■ **THE TASK**:
Filter the records down to the lines that hold the word "Timur", and copy each of those lines.

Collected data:
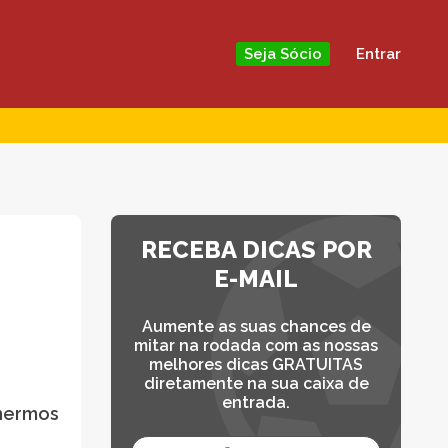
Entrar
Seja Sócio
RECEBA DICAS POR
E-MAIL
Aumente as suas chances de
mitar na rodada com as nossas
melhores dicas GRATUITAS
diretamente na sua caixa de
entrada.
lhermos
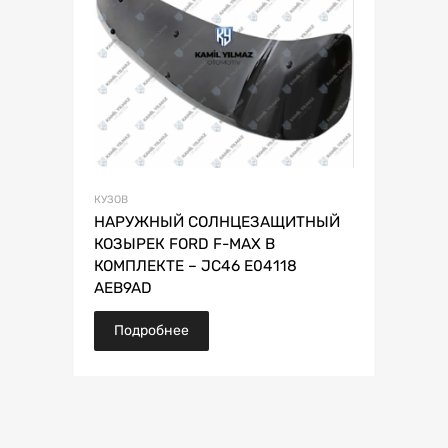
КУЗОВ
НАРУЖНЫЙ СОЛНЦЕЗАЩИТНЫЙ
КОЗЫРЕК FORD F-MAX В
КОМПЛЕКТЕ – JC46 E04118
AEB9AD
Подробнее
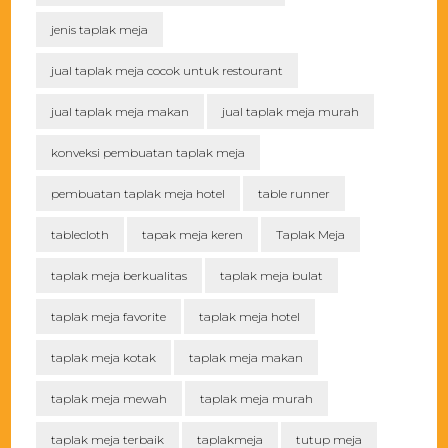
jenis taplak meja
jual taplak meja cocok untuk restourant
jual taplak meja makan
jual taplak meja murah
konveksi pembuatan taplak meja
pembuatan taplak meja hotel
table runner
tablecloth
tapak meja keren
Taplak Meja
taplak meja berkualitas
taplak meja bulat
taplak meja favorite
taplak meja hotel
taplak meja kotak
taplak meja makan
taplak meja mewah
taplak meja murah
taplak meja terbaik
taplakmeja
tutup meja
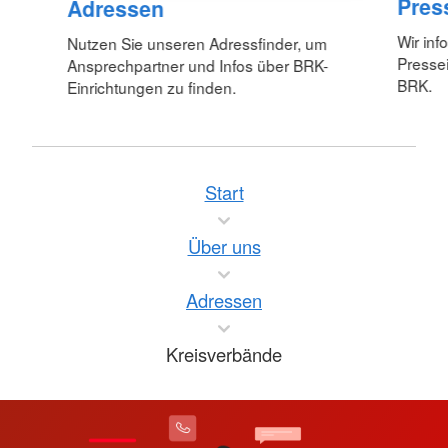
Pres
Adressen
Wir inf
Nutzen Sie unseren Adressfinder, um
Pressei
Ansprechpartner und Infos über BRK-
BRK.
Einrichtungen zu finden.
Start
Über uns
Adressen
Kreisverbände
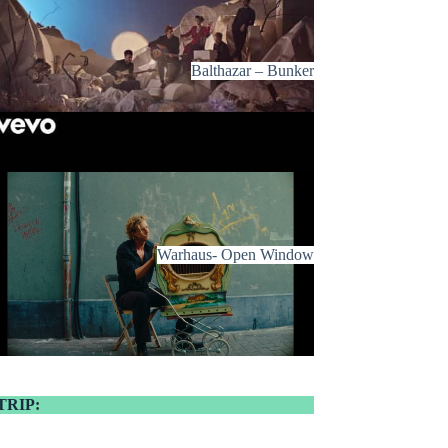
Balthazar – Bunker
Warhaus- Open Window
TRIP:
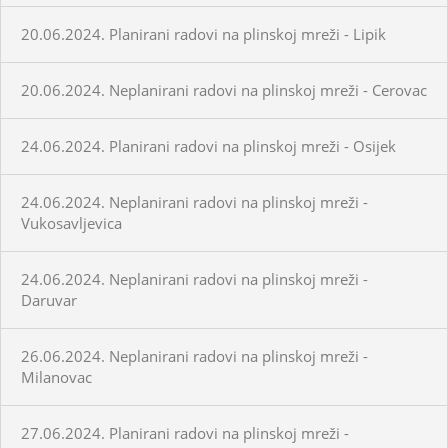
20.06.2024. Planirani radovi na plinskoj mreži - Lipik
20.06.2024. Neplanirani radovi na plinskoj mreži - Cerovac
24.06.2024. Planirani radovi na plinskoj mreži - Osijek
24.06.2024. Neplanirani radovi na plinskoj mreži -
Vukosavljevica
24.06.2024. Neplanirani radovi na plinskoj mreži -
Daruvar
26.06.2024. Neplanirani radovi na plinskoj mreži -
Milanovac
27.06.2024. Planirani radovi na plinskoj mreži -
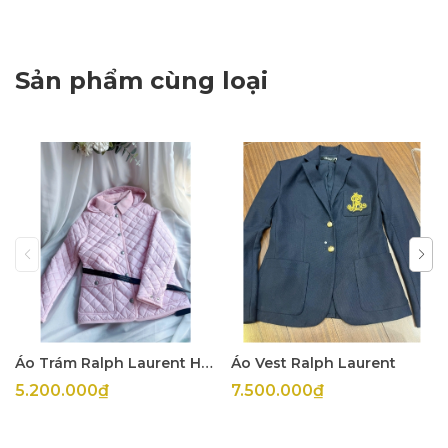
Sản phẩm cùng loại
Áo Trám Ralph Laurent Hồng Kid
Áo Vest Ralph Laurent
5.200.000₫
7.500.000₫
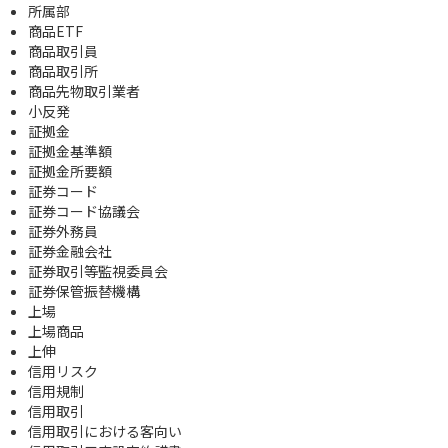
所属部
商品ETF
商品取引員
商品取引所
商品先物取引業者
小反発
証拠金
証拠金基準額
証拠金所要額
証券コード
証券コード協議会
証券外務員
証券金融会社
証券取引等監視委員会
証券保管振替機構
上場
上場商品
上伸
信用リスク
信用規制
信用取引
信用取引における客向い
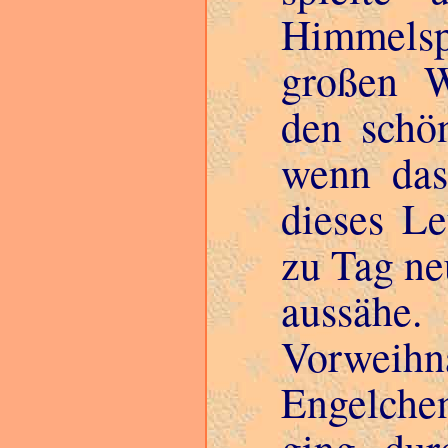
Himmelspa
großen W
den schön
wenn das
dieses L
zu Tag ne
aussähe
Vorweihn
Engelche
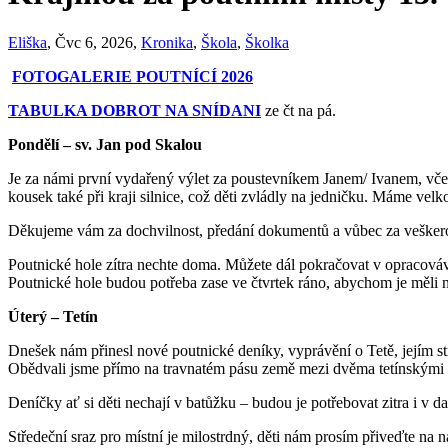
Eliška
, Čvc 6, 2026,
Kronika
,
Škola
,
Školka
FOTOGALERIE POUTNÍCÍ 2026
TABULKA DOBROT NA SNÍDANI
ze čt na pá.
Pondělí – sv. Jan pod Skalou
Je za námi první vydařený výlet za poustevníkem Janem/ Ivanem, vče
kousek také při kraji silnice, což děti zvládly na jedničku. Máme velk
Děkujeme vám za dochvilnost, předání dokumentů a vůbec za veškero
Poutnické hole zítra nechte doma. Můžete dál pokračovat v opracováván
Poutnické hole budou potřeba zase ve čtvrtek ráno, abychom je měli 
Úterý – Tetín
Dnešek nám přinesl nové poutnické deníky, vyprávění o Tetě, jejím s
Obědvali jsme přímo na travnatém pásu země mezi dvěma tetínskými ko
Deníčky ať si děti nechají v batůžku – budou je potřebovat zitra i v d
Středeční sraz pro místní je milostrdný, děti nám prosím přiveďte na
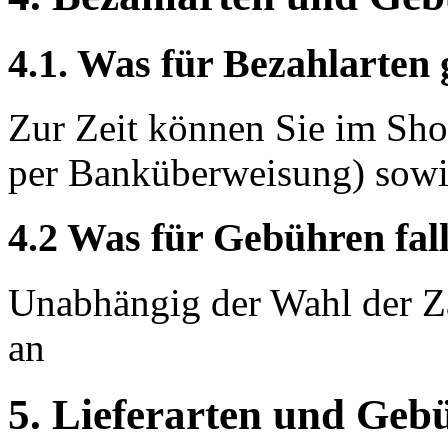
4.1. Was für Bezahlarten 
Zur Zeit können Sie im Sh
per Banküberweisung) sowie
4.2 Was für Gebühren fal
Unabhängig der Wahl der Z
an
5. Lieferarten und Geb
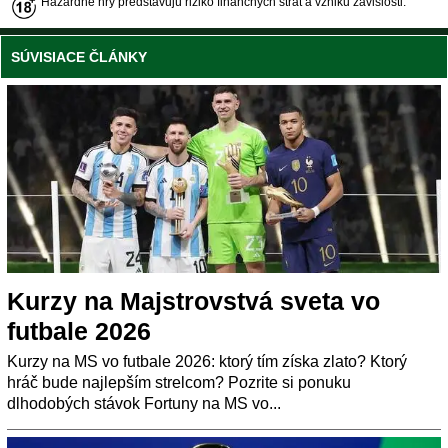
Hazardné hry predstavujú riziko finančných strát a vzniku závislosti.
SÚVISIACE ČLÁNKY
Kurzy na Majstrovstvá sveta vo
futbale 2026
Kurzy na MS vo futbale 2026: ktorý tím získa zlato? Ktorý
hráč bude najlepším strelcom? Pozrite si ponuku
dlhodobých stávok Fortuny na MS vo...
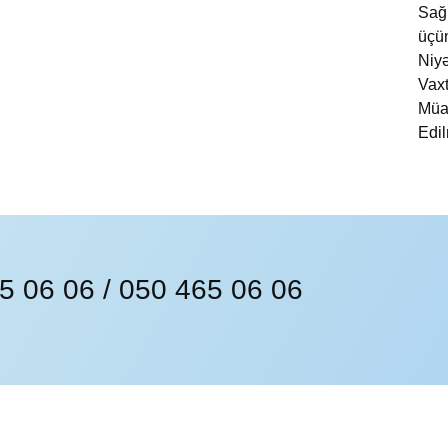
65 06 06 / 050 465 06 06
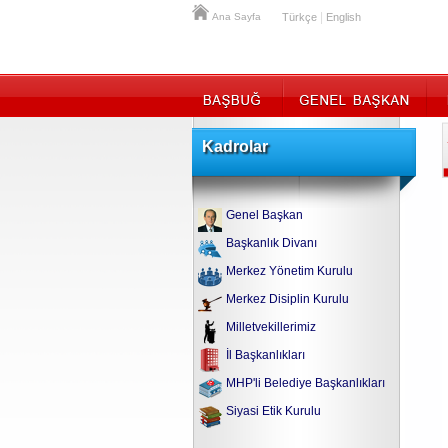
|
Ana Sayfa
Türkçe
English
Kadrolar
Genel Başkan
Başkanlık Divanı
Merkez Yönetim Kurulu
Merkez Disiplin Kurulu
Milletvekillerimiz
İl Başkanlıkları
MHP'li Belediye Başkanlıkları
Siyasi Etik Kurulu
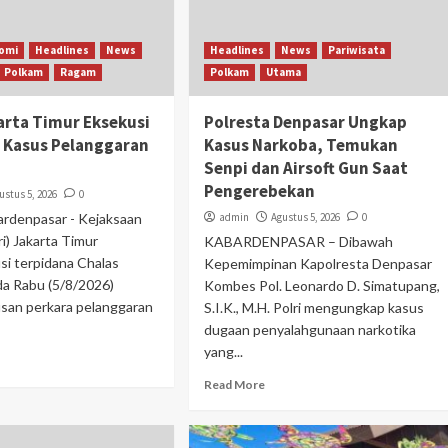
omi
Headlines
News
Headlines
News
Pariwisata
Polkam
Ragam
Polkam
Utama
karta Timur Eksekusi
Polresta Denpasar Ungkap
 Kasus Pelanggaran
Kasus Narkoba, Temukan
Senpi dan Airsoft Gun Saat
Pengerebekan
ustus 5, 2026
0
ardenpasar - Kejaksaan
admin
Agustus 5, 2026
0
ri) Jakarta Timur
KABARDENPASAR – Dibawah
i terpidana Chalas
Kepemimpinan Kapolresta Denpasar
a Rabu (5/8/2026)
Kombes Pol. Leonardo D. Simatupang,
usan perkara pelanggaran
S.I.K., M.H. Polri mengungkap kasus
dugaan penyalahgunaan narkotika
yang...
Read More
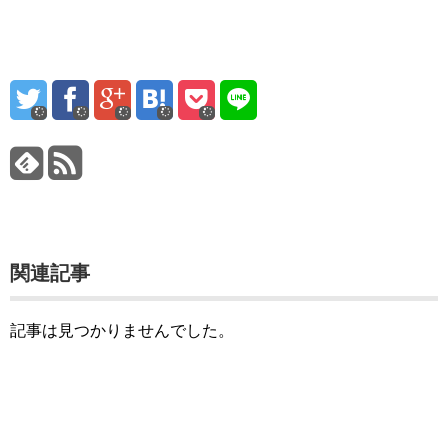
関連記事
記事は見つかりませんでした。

■ **REPLY**:
karta Timur Eksekusi
ri) Jakarta Timur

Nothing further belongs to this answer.